Extracted page text data:
* * * * * * * * *

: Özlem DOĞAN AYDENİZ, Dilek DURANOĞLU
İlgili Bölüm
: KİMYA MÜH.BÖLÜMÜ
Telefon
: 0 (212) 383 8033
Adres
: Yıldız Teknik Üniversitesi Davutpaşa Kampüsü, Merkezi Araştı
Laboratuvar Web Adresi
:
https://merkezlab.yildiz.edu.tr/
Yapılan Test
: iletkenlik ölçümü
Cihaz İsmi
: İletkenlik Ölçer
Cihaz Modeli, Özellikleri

* * * * * * * * *

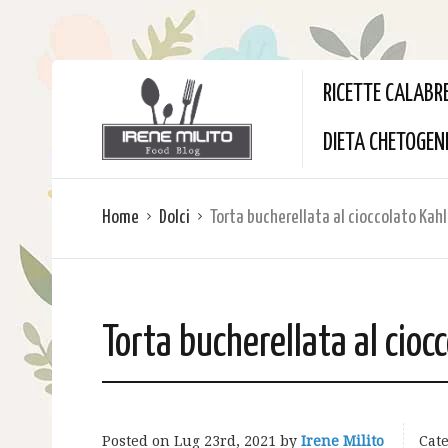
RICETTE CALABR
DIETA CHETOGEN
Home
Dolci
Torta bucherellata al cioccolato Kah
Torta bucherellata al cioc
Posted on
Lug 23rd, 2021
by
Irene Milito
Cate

* * * * * * * * *

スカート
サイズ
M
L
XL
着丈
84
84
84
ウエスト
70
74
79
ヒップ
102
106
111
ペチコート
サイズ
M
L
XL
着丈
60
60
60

* * * * * * * * *

### Problem description:
Find every line above that includes the word "Torta", then state how many there are and nothing more.

### Exercise response:
2